1Asian Liver Center, Department of Surgery, Stanford University School of Medicine, Palo Alto, CA.
2Department of Health Management and Policy, University of Michigan, Ann Arbor, MI.
3Division of Viral Hepatitis, Centers for Disease Control and Prevention, Atlanta, GA.
4Department of Health Policy, Stanford University, Palo Alto, CA.
Background: Chronic hepatitis B (CHB) carries an increased risk of death from cirrhosis and hepatocellular carcinoma (HCC). The American Association for the Study of Liver Diseases recommends patients with CHB receive monitoring of disease activity, including ALT, hepatitis B virus (HBV) DNA, hepatitis B e-antigen (HBeAg), and liver imaging for patients who experience an increased risk for HCC. HBV antiviral therapy is recommended for patients with active hepatitis and cirrhosis.
Methods: Monitoring and treatment of adults with new CHB diagnoses were analyzed using Optum Clinformatics Data Mart Database claims data from January 1, 2016, to December 31, 2019.
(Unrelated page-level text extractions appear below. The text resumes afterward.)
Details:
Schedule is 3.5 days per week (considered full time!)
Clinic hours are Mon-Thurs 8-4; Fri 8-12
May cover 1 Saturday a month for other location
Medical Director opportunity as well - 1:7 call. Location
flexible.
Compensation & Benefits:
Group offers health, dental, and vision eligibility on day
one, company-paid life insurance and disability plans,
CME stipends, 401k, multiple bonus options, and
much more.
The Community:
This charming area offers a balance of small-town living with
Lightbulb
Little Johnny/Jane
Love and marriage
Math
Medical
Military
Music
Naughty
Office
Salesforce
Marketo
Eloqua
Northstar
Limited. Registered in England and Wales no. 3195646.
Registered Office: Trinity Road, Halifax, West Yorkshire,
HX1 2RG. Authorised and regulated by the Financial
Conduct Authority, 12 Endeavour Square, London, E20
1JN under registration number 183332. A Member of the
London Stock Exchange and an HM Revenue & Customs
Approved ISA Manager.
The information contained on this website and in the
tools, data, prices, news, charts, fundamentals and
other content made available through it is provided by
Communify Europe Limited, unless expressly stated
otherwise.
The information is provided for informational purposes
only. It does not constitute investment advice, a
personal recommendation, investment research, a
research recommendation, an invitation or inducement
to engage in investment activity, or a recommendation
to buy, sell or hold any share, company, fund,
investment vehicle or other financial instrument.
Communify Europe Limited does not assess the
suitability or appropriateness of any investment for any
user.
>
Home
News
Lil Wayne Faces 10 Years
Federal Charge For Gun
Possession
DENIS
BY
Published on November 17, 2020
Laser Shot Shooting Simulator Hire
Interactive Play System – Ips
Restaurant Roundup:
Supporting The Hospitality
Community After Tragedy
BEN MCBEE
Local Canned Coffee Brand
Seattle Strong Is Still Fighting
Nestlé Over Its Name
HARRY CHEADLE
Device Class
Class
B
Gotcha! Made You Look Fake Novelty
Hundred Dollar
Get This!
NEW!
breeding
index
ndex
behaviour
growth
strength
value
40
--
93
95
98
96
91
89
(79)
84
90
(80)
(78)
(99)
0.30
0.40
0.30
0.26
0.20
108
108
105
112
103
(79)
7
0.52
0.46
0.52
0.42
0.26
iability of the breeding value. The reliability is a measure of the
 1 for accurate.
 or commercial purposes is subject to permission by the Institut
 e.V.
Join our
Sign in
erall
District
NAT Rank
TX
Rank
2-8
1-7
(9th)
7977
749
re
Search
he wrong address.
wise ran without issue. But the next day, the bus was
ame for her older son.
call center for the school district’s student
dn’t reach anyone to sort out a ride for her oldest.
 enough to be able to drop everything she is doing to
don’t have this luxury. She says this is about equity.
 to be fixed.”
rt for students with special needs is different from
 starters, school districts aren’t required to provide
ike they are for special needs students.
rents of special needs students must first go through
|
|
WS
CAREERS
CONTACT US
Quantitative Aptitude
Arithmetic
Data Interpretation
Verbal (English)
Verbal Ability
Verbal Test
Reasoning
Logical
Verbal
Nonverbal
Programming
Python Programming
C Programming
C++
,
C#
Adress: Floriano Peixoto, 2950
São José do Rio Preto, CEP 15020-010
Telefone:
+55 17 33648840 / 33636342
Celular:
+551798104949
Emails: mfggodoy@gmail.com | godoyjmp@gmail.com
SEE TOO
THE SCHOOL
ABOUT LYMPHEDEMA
Results: Among 5978 patients with new CHB diagnosis, only 56% with cirrhosis and 50% without cirrhosis had claims for≥1 ALT and either HBV DNA or HBeAg test, and among patients recommended for HCC surveillance, 82% with cirrhosis and 57% without cirrhosis had claims for≥1 liver imaging within 12 months of diagnosis. Although antiviral treatment is recommended for patients with cirrhosis, only 29% of patients with cirrhosis had≥1 claim for HBV antiviral therapy within 12 months of CHB diagnosis. Multivariable analysis showed patients who were male, Asian, privately insured, or had cirrhosis were more likely (P<0.05) to receive ALT and either HBV DNA or HBeAg tests and HBV antiviral therapy within 12 months of diagnosis.
Conclusion: Many patients diagnosed with CHB are not receiving the clinical assessment and treatment recommended. A comprehensive initiative is needed to address the patient, provider, and system-related barriers to improve the clinical management of CHB.